┌────────

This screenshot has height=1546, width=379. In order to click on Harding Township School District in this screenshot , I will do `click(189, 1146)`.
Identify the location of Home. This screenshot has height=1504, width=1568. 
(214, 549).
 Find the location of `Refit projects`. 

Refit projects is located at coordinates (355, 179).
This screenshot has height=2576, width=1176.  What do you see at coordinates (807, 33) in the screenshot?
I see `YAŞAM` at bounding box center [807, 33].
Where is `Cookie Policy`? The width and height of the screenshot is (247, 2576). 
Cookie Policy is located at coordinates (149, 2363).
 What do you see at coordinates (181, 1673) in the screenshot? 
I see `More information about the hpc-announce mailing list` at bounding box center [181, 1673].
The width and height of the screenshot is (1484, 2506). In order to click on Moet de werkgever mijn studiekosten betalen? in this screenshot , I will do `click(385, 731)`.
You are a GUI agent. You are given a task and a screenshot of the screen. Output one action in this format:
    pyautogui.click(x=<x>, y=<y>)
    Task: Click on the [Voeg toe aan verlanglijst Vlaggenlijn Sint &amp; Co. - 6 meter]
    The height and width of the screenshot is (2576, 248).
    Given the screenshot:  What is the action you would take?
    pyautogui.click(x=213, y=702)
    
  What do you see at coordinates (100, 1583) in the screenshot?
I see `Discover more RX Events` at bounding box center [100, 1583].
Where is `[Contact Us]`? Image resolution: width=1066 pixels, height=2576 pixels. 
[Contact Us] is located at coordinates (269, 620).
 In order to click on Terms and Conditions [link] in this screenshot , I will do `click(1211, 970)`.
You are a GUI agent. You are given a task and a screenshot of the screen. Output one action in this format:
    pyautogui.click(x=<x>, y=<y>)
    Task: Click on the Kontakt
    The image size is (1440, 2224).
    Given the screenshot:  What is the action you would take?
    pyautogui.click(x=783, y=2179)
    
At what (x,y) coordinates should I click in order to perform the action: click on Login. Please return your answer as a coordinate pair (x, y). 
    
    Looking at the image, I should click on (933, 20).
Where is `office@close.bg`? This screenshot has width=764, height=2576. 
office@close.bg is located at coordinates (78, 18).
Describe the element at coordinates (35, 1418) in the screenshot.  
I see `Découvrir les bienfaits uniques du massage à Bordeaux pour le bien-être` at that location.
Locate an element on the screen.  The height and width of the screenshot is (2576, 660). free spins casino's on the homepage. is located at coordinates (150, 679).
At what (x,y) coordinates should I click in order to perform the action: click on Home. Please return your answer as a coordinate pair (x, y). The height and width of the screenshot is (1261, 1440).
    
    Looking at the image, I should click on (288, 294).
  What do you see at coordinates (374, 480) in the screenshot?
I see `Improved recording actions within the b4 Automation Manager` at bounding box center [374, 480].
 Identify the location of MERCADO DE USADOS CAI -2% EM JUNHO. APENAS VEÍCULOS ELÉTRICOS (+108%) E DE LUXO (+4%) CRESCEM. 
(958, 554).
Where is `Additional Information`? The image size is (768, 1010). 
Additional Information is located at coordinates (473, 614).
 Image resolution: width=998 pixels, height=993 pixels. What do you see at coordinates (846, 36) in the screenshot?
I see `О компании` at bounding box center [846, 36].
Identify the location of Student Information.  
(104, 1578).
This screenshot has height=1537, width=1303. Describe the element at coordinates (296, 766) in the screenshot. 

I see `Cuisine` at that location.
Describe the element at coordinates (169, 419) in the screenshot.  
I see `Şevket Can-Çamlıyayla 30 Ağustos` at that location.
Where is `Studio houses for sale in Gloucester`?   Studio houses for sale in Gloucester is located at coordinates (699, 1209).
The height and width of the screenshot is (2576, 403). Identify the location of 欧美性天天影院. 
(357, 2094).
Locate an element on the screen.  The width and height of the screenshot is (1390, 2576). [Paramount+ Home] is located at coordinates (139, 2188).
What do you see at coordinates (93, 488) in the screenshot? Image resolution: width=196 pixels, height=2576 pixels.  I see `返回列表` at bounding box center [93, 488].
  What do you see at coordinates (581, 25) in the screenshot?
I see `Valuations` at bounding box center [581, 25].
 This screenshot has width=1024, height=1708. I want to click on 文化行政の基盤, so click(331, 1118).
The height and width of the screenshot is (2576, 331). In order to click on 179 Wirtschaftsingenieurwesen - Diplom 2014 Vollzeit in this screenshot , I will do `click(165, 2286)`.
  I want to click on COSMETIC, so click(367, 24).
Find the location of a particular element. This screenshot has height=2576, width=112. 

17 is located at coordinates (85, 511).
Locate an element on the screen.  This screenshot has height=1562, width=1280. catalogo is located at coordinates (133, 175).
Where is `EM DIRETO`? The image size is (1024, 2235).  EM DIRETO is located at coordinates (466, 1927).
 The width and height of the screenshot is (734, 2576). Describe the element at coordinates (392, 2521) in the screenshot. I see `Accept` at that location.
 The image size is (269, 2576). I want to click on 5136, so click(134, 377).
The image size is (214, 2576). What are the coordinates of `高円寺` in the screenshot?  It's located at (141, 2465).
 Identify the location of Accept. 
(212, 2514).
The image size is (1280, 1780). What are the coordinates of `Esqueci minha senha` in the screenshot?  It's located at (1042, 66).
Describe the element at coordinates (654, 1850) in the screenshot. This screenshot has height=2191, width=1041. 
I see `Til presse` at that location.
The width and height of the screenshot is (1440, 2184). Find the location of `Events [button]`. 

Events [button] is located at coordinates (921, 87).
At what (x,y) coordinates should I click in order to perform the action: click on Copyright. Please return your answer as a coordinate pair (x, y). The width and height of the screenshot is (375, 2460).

└────────

▶ _Work request_
Keeping every word and mark as it is, print the entries above.

▶ _Answer space_
This screenshot has height=1546, width=379. In order to click on Harding Township School District in this screenshot , I will do `click(189, 1146)`.
Identify the location of Home. This screenshot has height=1504, width=1568. 
(214, 549).
 Find the location of `Refit projects`. 

Refit projects is located at coordinates (355, 179).
This screenshot has height=2576, width=1176.  What do you see at coordinates (807, 33) in the screenshot?
I see `YAŞAM` at bounding box center [807, 33].
Where is `Cookie Policy`? The width and height of the screenshot is (247, 2576). 
Cookie Policy is located at coordinates (149, 2363).
 What do you see at coordinates (181, 1673) in the screenshot? 
I see `More information about the hpc-announce mailing list` at bounding box center [181, 1673].
The width and height of the screenshot is (1484, 2506). In order to click on Moet de werkgever mijn studiekosten betalen? in this screenshot , I will do `click(385, 731)`.
You are a GUI agent. You are given a task and a screenshot of the screen. Output one action in this format:
    pyautogui.click(x=<x>, y=<y>)
    Task: Click on the [Voeg toe aan verlanglijst Vlaggenlijn Sint &amp; Co. - 6 meter]
    The height and width of the screenshot is (2576, 248).
    Given the screenshot:  What is the action you would take?
    pyautogui.click(x=213, y=702)
    
  What do you see at coordinates (100, 1583) in the screenshot?
I see `Discover more RX Events` at bounding box center [100, 1583].
Where is `[Contact Us]`? Image resolution: width=1066 pixels, height=2576 pixels. 
[Contact Us] is located at coordinates (269, 620).
 In order to click on Terms and Conditions [link] in this screenshot , I will do `click(1211, 970)`.
You are a GUI agent. You are given a task and a screenshot of the screen. Output one action in this format:
    pyautogui.click(x=<x>, y=<y>)
    Task: Click on the Kontakt
    The image size is (1440, 2224).
    Given the screenshot:  What is the action you would take?
    pyautogui.click(x=783, y=2179)
    
At what (x,y) coordinates should I click in order to perform the action: click on Login. Please return your answer as a coordinate pair (x, y). 
    
    Looking at the image, I should click on (933, 20).
Where is `office@close.bg`? This screenshot has width=764, height=2576. 
office@close.bg is located at coordinates (78, 18).
Describe the element at coordinates (35, 1418) in the screenshot.  
I see `Découvrir les bienfaits uniques du massage à Bordeaux pour le bien-être` at that location.
Locate an element on the screen.  The height and width of the screenshot is (2576, 660). free spins casino's on the homepage. is located at coordinates (150, 679).
At what (x,y) coordinates should I click in order to perform the action: click on Home. Please return your answer as a coordinate pair (x, y). The height and width of the screenshot is (1261, 1440).
    
    Looking at the image, I should click on (288, 294).
  What do you see at coordinates (374, 480) in the screenshot?
I see `Improved recording actions within the b4 Automation Manager` at bounding box center [374, 480].
 Identify the location of MERCADO DE USADOS CAI -2% EM JUNHO. APENAS VEÍCULOS ELÉTRICOS (+108%) E DE LUXO (+4%) CRESCEM. 
(958, 554).
Where is `Additional Information`? The image size is (768, 1010). 
Additional Information is located at coordinates (473, 614).
 Image resolution: width=998 pixels, height=993 pixels. What do you see at coordinates (846, 36) in the screenshot?
I see `О компании` at bounding box center [846, 36].
Identify the location of Student Information.  
(104, 1578).
This screenshot has height=1537, width=1303. Describe the element at coordinates (296, 766) in the screenshot. 

I see `Cuisine` at that location.
Describe the element at coordinates (169, 419) in the screenshot.  
I see `Şevket Can-Çamlıyayla 30 Ağustos` at that location.
Where is `Studio houses for sale in Gloucester`?   Studio houses for sale in Gloucester is located at coordinates (699, 1209).
The height and width of the screenshot is (2576, 403). Identify the location of 欧美性天天影院. 
(357, 2094).
Locate an element on the screen.  The width and height of the screenshot is (1390, 2576). [Paramount+ Home] is located at coordinates (139, 2188).
What do you see at coordinates (93, 488) in the screenshot? Image resolution: width=196 pixels, height=2576 pixels.  I see `返回列表` at bounding box center [93, 488].
  What do you see at coordinates (581, 25) in the screenshot?
I see `Valuations` at bounding box center [581, 25].
 This screenshot has width=1024, height=1708. I want to click on 文化行政の基盤, so click(331, 1118).
The height and width of the screenshot is (2576, 331). In order to click on 179 Wirtschaftsingenieurwesen - Diplom 2014 Vollzeit in this screenshot , I will do `click(165, 2286)`.
  I want to click on COSMETIC, so click(367, 24).
Find the location of a particular element. This screenshot has height=2576, width=112. 

17 is located at coordinates (85, 511).
Locate an element on the screen.  This screenshot has height=1562, width=1280. catalogo is located at coordinates (133, 175).
Where is `EM DIRETO`? The image size is (1024, 2235).  EM DIRETO is located at coordinates (466, 1927).
 The width and height of the screenshot is (734, 2576). Describe the element at coordinates (392, 2521) in the screenshot. I see `Accept` at that location.
 The image size is (269, 2576). I want to click on 5136, so click(134, 377).
The image size is (214, 2576). What are the coordinates of `高円寺` in the screenshot?  It's located at (141, 2465).
 Identify the location of Accept. 
(212, 2514).
The image size is (1280, 1780). What are the coordinates of `Esqueci minha senha` in the screenshot?  It's located at (1042, 66).
Describe the element at coordinates (654, 1850) in the screenshot. This screenshot has height=2191, width=1041. 
I see `Til presse` at that location.
The width and height of the screenshot is (1440, 2184). Find the location of `Events [button]`. 

Events [button] is located at coordinates (921, 87).
At what (x,y) coordinates should I click in order to perform the action: click on Copyright. Please return your answer as a coordinate pair (x, y). The width and height of the screenshot is (375, 2460).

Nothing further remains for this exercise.